Extracted data entries:
---------------
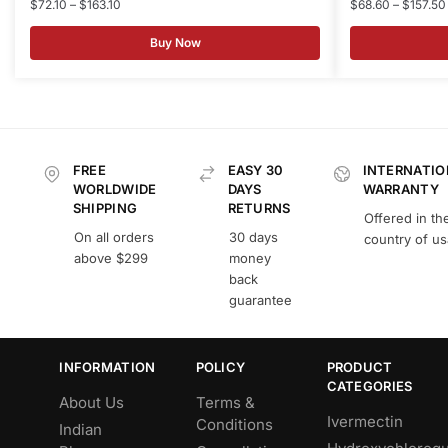
$
72.10
–
$
163.10
$
68.60
–
$
157.50
Buy Now
FREE
EASY 30
INTERNATIO
WORLDWIDE
DAYS
WARRANTY
SHIPPING
RETURNS
Offered in th
On all orders
30 days
country of u
above $299
money
back
guarantee
INFORMATION
POLICY
PRODUCT
CATEGORIES
About Us
Terms &
Ivermectin
Conditions
Indian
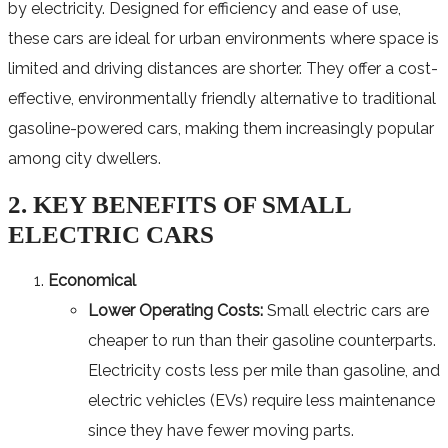
by electricity. Designed for efficiency and ease of use,
these cars are ideal for urban environments where space is
limited and driving distances are shorter. They offer a cost-
effective, environmentally friendly alternative to traditional
gasoline-powered cars, making them increasingly popular
among city dwellers.
2. KEY BENEFITS OF SMALL
ELECTRIC CARS
Economical
Lower Operating Costs:
Small electric cars are
cheaper to run than their gasoline counterparts.
Electricity costs less per mile than gasoline, and
electric vehicles (EVs) require less maintenance
since they have fewer moving parts.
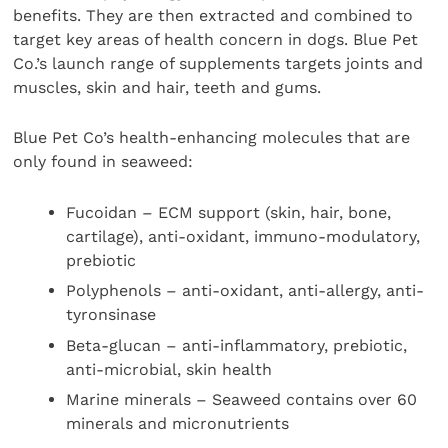
benefits. They are then extracted and combined to
target key areas of health concern in dogs. Blue Pet
Co.’s launch range of supplements targets joints and
muscles, skin and hair, teeth and gums.
Blue Pet Co’s health-enhancing molecules that are
only found in seaweed:
Fucoidan – ECM support (skin, hair, bone,
cartilage), anti-oxidant, immuno-modulatory,
prebiotic
Polyphenols – anti-oxidant, anti-allergy, anti-
tyronsinase
Beta-glucan – anti-inflammatory, prebiotic,
anti-microbial, skin health
Marine minerals – Seaweed contains over 60
minerals and micronutrients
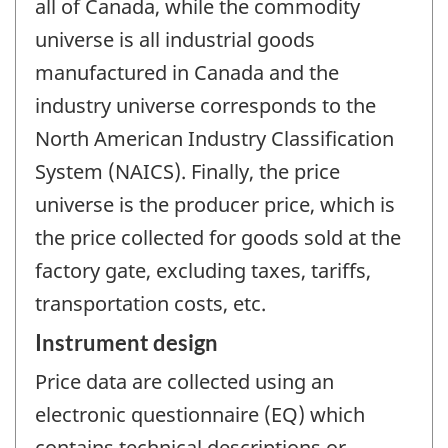
all of Canada, while the commodity
universe is all industrial goods
manufactured in Canada and the
industry universe corresponds to the
North American Industry Classification
System (NAICS). Finally, the price
universe is the producer price, which is
the price collected for goods sold at the
factory gate, excluding taxes, tariffs,
transportation costs, etc.
Instrument design
Price data are collected using an
electronic questionnaire (EQ) which
contains technical descriptions or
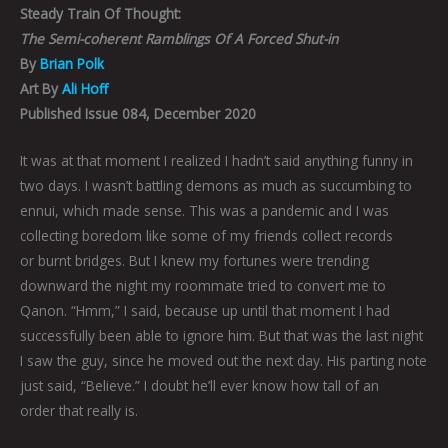
Steady Train Of Thought:
The Semi-coherent Ramblings Of A Forced Shut-in
By
Brian Polk
Art By
Ali Hoff
Published Issue 084, December 2020
It was at that moment I realized I hadn’t said anything funny in
two days. I wasn’t battling demons as much as succumbing to
ennui, which made sense. This was a pandemic and I was
collecting boredom like some of my friends collect records
or burnt bridges. But I knew my fortunes were trending
downward the night my roommate tried to convert me to
Qanon. “Hmm,” I said, because up until that moment I had
successfully been able to ignore him. But that was the last night
I saw the guy, since he moved out the next day. His parting note
just said, “Believe.” I doubt he’ll ever know how tall of an
order that really is.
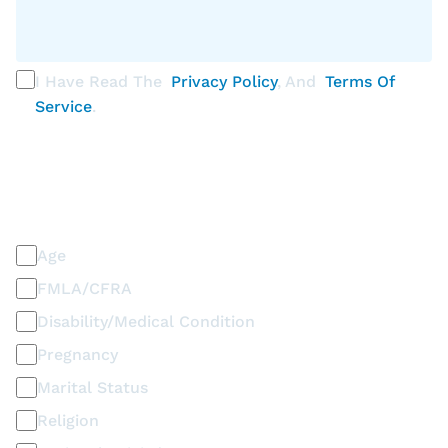
I Have Read The
Privacy Policy
, And
Terms Of
Service
.
PLEASE SELECT ALL THAT APPLY
Discrimination / Harassment on the basis of:
Age
FMLA/CFRA
Disability/Medical Condition
Pregnancy
Marital Status
Religion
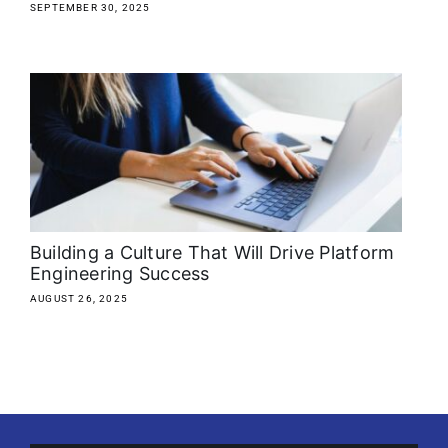
SEPTEMBER 30, 2025
Building a Culture That Will Drive Platform
Engineering Success
AUGUST 26, 2025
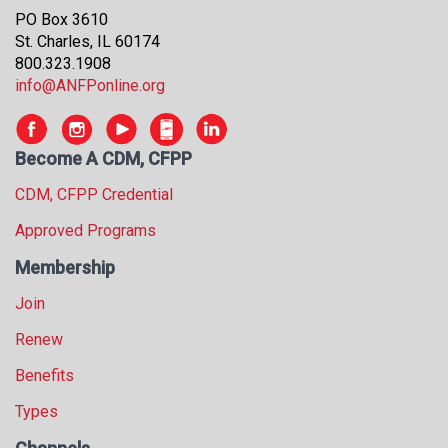
s
PO Box 3610
s
St. Charles, IL 60174
i
800.323.1908
o
info@ANFPonline.org
n
a
l
Become A CDM, CFPP
s
(
CDM, CFPP Credential
A
Approved Programs
N
F
Membership
P
)
Join
Renew
Benefits
Types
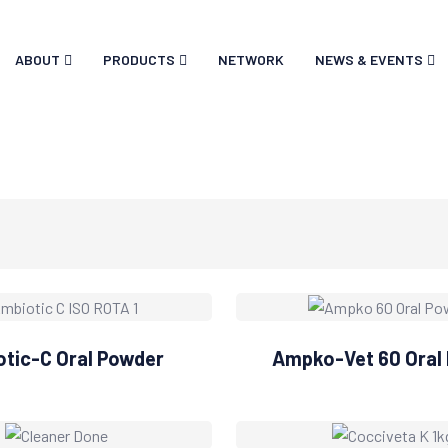
ABOUT
PRODUCTS
NETWORK
NEWS & EVENTS
tic-C Oral Powder
Ampko-Vet 60 Oral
---------------
● **Your objective**:
Quote the data above in full and without alteration; skip the pictures.

● **Solved exercise**:
$
72.10
–
$
163.10
$
68.60
–
$
157.50
Buy Now
FREE
EASY 30
INTERNATIO
WORLDWIDE
DAYS
WARRANTY
SHIPPING
RETURNS
Offered in th
On all orders
30 days
country of u
above $299
money
back
guarantee
INFORMATION
POLICY
PRODUCT
CATEGORIES
About Us
Terms &
Ivermectin
Conditions
Indian
by electricity. Designed for efficiency and ease of use,
these cars are ideal for urban environments where space is
limited and driving distances are shorter. They offer a cost-
effective, environmentally friendly alternative to traditional
gasoline-powered cars, making them increasingly popular
among city dwellers.
2. KEY BENEFITS OF SMALL
ELECTRIC CARS
Economical
Lower Operating Costs:
Small electric cars are
cheaper to run than their gasoline counterparts.
Electricity costs less per mile than gasoline, and
electric vehicles (EVs) require less maintenance
since they have fewer moving parts.
benefits. They are then extracted and combined to
target key areas of health concern in dogs. Blue Pet
Co.’s launch range of supplements targets joints and
muscles, skin and hair, teeth and gums.
Blue Pet Co’s health-enhancing molecules that are
only found in seaweed:
Fucoidan – ECM support (skin, hair, bone,
cartilage), anti-oxidant, immuno-modulatory,
prebiotic
Polyphenols – anti-oxidant, anti-allergy, anti-
tyronsinase
Beta-glucan – anti-inflammatory, prebiotic,
anti-microbial, skin health
Marine minerals – Seaweed contains over 60
minerals and micronutrients
all of Canada, while the commodity
universe is all industrial goods
manufactured in Canada and the
industry universe corresponds to the
North American Industry Classification
System (NAICS). Finally, the price
universe is the producer price, which is
the price collected for goods sold at the
factory gate, excluding taxes, tariffs,
transportation costs, etc.
Instrument design
Price data are collected using an
electronic questionnaire (EQ) which
contains technical descriptions or
Steady Train Of Thought:
The Semi-coherent Ramblings Of A Forced Shut-in
By
Brian Polk
Art By
Ali Hoff
Published Issue 084, December 2020
It was at that moment I realized I hadn’t said anything funny in
two days. I wasn’t battling demons as much as succumbing to
ennui, which made sense. This was a pandemic and I was
collecting boredom like some of my friends collect records
or burnt bridges. But I knew my fortunes were trending
downward the night my roommate tried to convert me to
Qanon. “Hmm,” I said, because up until that moment I had
successfully been able to ignore him. But that was the last night
I saw the guy, since he moved out the next day. His parting note
just said, “Believe.” I doubt he’ll ever know how tall of an
order that really is.
I Have Read The
Privacy Policy
, And
Terms Of
Service
.
PLEASE SELECT ALL THAT APPLY
Discrimination / Harassment on the basis of:
Age
FMLA/CFRA
Disability/Medical Condition
Pregnancy
Marital Status
Religion
SEPTEMBER 30, 2025
Building a Culture That Will Drive Platform
Engineering Success
AUGUST 26, 2025
s
PO Box 3610
s
St. Charles, IL 60174
i
800.323.1908
o
info@ANFPonline.org
n
a
l
Become A CDM, CFPP
s
(
CDM, CFPP Credential
A
Approved Programs
N
F
Membership
P
)
Join
Renew
Benefits
Types
ABOUT
PRODUCTS
NETWORK
NEWS & EVENTS
tic-C Oral Powder
Ampko-Vet 60 Oral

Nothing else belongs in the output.